━━━ Data section

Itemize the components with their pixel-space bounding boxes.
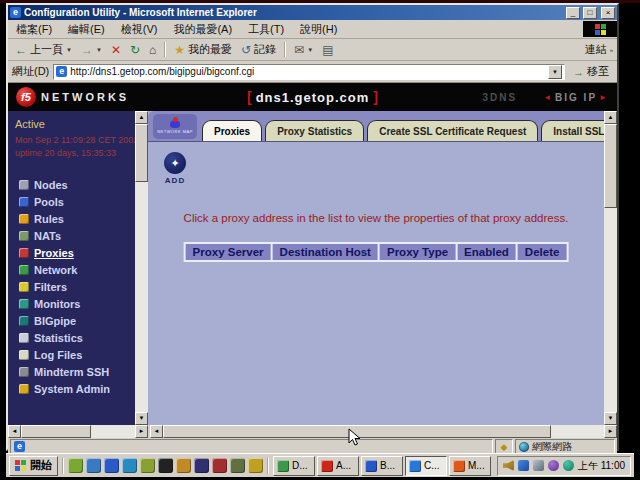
scroll-right-icon[interactable]: ►	[604, 425, 617, 438]
sidebar-item[interactable]: Log Files	[8, 346, 135, 363]
stop-button[interactable]: ✕	[108, 43, 124, 57]
f5-logo-icon: f5	[16, 87, 36, 107]
frame-horizontal-scrollbar[interactable]: ◄ ►	[150, 425, 617, 438]
scroll-right-icon[interactable]: ►	[135, 425, 148, 438]
sidebar-item[interactable]: Mindterm SSH	[8, 363, 135, 380]
messenger-icon[interactable]	[518, 460, 529, 471]
start-button[interactable]: 開始	[9, 456, 58, 476]
sidebar-item-icon	[19, 367, 29, 377]
sidebar-item[interactable]: NATs	[8, 227, 135, 244]
menu-item[interactable]: 工具(T)	[240, 22, 292, 36]
mail-icon: ✉	[294, 44, 304, 56]
close-button[interactable]: ×	[601, 7, 615, 19]
sidebar-item[interactable]: BIGpipe	[8, 312, 135, 329]
table-header-cell[interactable]: Destination Host	[273, 244, 378, 260]
favorites-button[interactable]: ★ 我的最愛	[171, 41, 235, 58]
sidebar-item[interactable]: Monitors	[8, 295, 135, 312]
sidebar-item[interactable]: System Admin	[8, 380, 135, 397]
mail-dropdown-icon[interactable]: ▼	[307, 47, 313, 53]
frame-scroll-track[interactable]	[604, 124, 617, 412]
menu-item[interactable]: 檔案(F)	[8, 22, 60, 36]
sidebar-horizontal-scrollbar[interactable]: ◄ ►	[8, 425, 148, 438]
address-input[interactable]: e http://dns1.getop.com/bigipgui/bigconf…	[53, 64, 565, 80]
frame-hscroll-track[interactable]	[163, 425, 604, 438]
quicklaunch-icon[interactable]	[122, 458, 137, 473]
add-proxy-button[interactable]: ✦ ADD	[164, 152, 186, 185]
quicklaunch-icon[interactable]	[194, 458, 209, 473]
address-url[interactable]: http://dns1.getop.com/bigipgui/bigconf.c…	[70, 66, 545, 77]
scroll-up-icon[interactable]: ▲	[135, 111, 148, 124]
sidebar-scroll-track[interactable]	[135, 124, 148, 412]
maximize-button[interactable]: □	[583, 7, 597, 19]
tab[interactable]: Create SSL Certificate Request	[367, 120, 538, 141]
table-header-cell[interactable]: Proxy Type	[380, 244, 455, 260]
menu-item[interactable]: 檢視(V)	[113, 22, 166, 36]
sidebar-item[interactable]: Rules	[8, 210, 135, 227]
tray-app-teal-icon[interactable]	[563, 460, 574, 471]
quicklaunch-icon[interactable]	[140, 458, 155, 473]
sidebar-vertical-scrollbar[interactable]: ▲ ▼	[135, 111, 148, 425]
go-button[interactable]: → 移至	[569, 63, 613, 80]
history-button[interactable]: ↺ 記錄	[238, 41, 279, 58]
favorites-label: 我的最愛	[188, 42, 232, 57]
scroll-down-icon[interactable]: ▼	[604, 412, 617, 425]
menu-item[interactable]: 編輯(E)	[60, 22, 113, 36]
quicklaunch-icon[interactable]	[230, 458, 245, 473]
tab[interactable]: Install SSL Certifi	[541, 120, 604, 141]
sidebar-hscroll-track[interactable]	[21, 425, 135, 438]
start-label: 開始	[30, 458, 52, 473]
tab[interactable]: Proxies	[202, 120, 262, 141]
window-button-icon	[453, 460, 465, 472]
sidebar-item[interactable]: Pools	[8, 193, 135, 210]
taskbar-window-button[interactable]: M...	[449, 456, 491, 476]
quicklaunch-icon[interactable]	[86, 458, 101, 473]
product-bigip-label: ◄ BIG IP ►	[543, 92, 609, 103]
quicklaunch-icon[interactable]	[104, 458, 119, 473]
quicklaunch-icon[interactable]	[68, 458, 83, 473]
sidebar-scroll-thumb[interactable]	[135, 124, 148, 182]
table-header-cell[interactable]: Enabled	[457, 244, 516, 260]
taskbar-window-button[interactable]: D...	[273, 456, 315, 476]
quicklaunch-icon[interactable]	[158, 458, 173, 473]
quicklaunch-icon[interactable]	[248, 458, 263, 473]
scroll-up-icon[interactable]: ▲	[604, 111, 617, 124]
print-button[interactable]: ▤	[319, 43, 336, 57]
sidebar-hscroll-thumb[interactable]	[21, 425, 91, 438]
print-icon: ▤	[322, 44, 333, 56]
back-dropdown-icon[interactable]: ▼	[66, 47, 72, 53]
sidebar-item[interactable]: Nodes	[8, 176, 135, 193]
table-header-cell[interactable]: Delete	[518, 244, 567, 260]
scroll-left-icon[interactable]: ◄	[150, 425, 163, 438]
status-uptime: uptime 20 days, 15:35:33	[15, 147, 128, 160]
taskbar-window-button[interactable]: B...	[361, 456, 403, 476]
links-bar[interactable]: 連結 »	[585, 42, 613, 57]
quicklaunch-icon[interactable]	[212, 458, 227, 473]
scroll-left-icon[interactable]: ◄	[8, 425, 21, 438]
address-dropdown-button[interactable]: ▼	[548, 65, 562, 79]
forward-dropdown-icon[interactable]: ▼	[96, 47, 102, 53]
sidebar-item[interactable]: Statistics	[8, 329, 135, 346]
frame-scroll-thumb[interactable]	[604, 124, 617, 208]
quicklaunch-icon[interactable]	[176, 458, 191, 473]
home-button[interactable]: ⌂	[146, 43, 159, 57]
tab[interactable]: Proxy Statistics	[265, 120, 364, 141]
menu-item[interactable]: 我的最愛(A)	[165, 22, 240, 36]
display-settings-icon[interactable]	[533, 460, 544, 471]
menu-item[interactable]: 說明(H)	[292, 22, 345, 36]
refresh-button[interactable]: ↻	[127, 43, 143, 57]
sidebar-item[interactable]: Filters	[8, 278, 135, 295]
tray-app-purple-icon[interactable]	[548, 460, 559, 471]
taskbar-window-button[interactable]: C...	[405, 456, 447, 476]
back-button[interactable]: ← 上一頁 ▼	[12, 41, 75, 58]
sidebar-item[interactable]: Proxies	[8, 244, 135, 261]
network-map-button[interactable]: NETWORK MAP	[153, 114, 197, 139]
table-header-cell[interactable]: Proxy Server	[186, 244, 271, 260]
sidebar-item[interactable]: Network	[8, 261, 135, 278]
frame-vertical-scrollbar[interactable]: ▲ ▼	[604, 111, 617, 425]
volume-icon[interactable]	[503, 460, 514, 471]
mail-button[interactable]: ✉ ▼	[291, 43, 316, 57]
scroll-down-icon[interactable]: ▼	[135, 412, 148, 425]
taskbar-window-button[interactable]: A...	[317, 456, 359, 476]
minimize-button[interactable]: _	[566, 7, 580, 19]
forward-button[interactable]: → ▼	[78, 43, 105, 57]
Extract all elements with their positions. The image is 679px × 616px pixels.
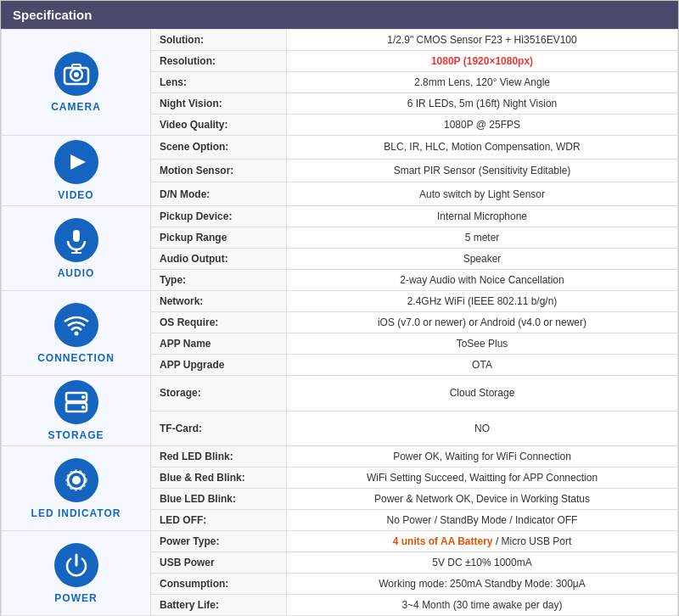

━━━━━━

> Directions for this task: Which of the lines above hold the string "thumb"? Pick each of them out.

> Exercise result:
sidebar-scroll-thumb[interactable]	[135, 124, 148, 182]
sidebar-hscroll-thumb[interactable]	[21, 425, 91, 438]
frame-scroll-thumb[interactable]	[604, 124, 617, 208]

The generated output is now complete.